**Work instructions**
With the records below as input, work out how many lines include the word "Data". Give only the number.

**Supplied information**
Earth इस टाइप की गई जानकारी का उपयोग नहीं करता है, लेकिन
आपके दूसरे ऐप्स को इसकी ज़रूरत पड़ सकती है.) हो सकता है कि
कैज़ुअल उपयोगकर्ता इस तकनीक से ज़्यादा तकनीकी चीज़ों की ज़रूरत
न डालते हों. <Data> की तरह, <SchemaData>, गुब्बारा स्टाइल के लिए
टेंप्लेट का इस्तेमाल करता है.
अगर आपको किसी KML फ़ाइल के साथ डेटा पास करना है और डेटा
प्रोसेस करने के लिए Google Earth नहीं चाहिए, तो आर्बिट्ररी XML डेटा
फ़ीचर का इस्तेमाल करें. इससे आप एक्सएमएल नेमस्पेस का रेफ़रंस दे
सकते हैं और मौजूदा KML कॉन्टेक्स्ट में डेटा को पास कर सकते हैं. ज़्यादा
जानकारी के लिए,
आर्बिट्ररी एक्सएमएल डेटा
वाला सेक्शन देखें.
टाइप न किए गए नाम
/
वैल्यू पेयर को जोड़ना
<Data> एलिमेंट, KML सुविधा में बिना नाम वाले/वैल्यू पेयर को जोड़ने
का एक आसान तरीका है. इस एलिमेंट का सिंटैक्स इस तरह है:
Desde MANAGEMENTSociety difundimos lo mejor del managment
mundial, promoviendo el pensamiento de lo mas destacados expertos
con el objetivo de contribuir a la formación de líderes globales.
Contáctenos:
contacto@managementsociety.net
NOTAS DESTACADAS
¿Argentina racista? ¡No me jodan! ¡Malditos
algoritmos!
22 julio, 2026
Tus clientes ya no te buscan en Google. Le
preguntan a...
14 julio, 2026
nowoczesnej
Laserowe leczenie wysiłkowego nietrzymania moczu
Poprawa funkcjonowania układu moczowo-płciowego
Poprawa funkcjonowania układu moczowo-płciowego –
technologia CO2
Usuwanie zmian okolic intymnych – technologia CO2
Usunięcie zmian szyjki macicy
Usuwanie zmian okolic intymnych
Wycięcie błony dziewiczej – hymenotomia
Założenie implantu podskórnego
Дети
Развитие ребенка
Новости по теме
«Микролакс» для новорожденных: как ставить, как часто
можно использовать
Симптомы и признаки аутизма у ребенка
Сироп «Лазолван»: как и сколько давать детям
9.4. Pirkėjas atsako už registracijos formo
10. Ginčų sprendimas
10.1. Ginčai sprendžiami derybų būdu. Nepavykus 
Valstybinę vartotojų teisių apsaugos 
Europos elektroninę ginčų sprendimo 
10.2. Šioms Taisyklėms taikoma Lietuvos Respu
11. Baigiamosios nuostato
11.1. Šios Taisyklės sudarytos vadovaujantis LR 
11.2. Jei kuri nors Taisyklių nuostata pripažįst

**Task output**
2